Exercise prompt
To answer, print the line containing "www.wktn.com" and each line after it in the listing below, exactly as they stand.

▬▬▬▬▬▬▬▬▬▬

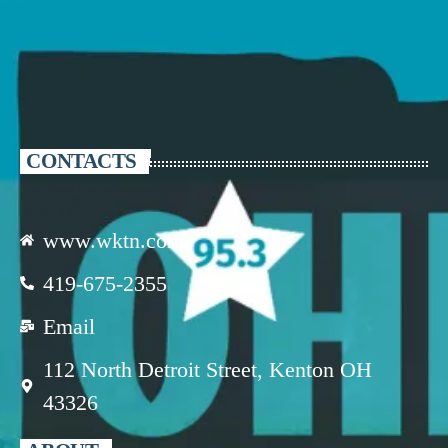
CONTACTS
www.wktn.com
419-675-2355
Email
112 North Detroit Street, Kenton OH
43326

▬▬▬▬▬▬▬▬▬▬

Response to the task
www.wktn.com
419-675-2355
Email
112 North Detroit Street, Kenton OH
43326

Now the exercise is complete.